Transcribed page contents:
┌──
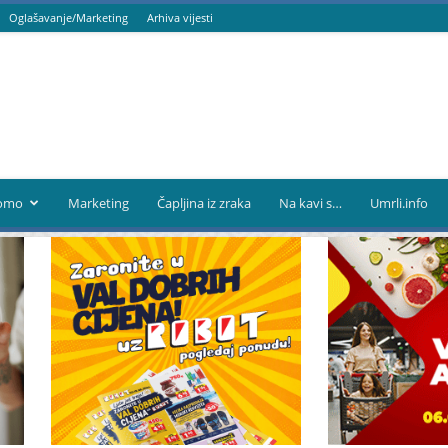
Oglašavanje/Marketing
Arhiva vijesti
omo
Marketing
Čapljina iz zraka
Na kavi s…
Umrli.info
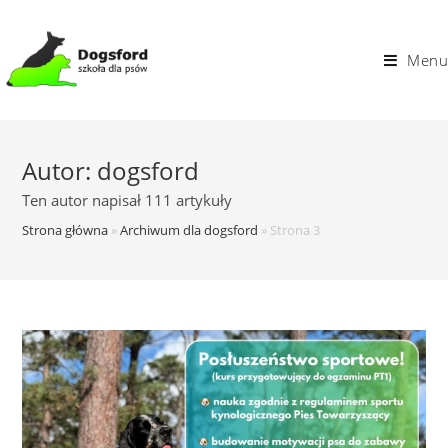
Skip
to
Menu
content
Autor:
dogsford
Ten autor napisał 111 artykuły
Strona główna
»
Archiwum dla dogsford
»
Strona 3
└──
ACTION ITEM:
Copy each entry exactly as written. Pictures do not belong in the copy.

EXPECTED ANSWER:
Oglašavanje/Marketing
Arhiva vijesti
omo
Marketing
Čapljina iz zraka
Na kavi s…
Umrli.info
Skip
to
Menu
content
Autor:
dogsford
Ten autor napisał 111 artykuły
Strona główna
»
Archiwum dla dogsford
»
Strona 3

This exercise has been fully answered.